TASK GOAL: From the line bearing "out there that supports and embraces" down to the final line of the records below, give every line again exactly and add nothing.

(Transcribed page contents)
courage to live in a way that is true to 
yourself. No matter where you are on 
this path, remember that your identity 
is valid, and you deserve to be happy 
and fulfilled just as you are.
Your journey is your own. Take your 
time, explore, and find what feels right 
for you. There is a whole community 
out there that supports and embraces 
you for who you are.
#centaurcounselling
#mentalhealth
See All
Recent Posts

ANSWER TO THIS PROBLEM:
out there that supports and embraces 
you for who you are.
#centaurcounselling
#mentalhealth
See All
Recent Posts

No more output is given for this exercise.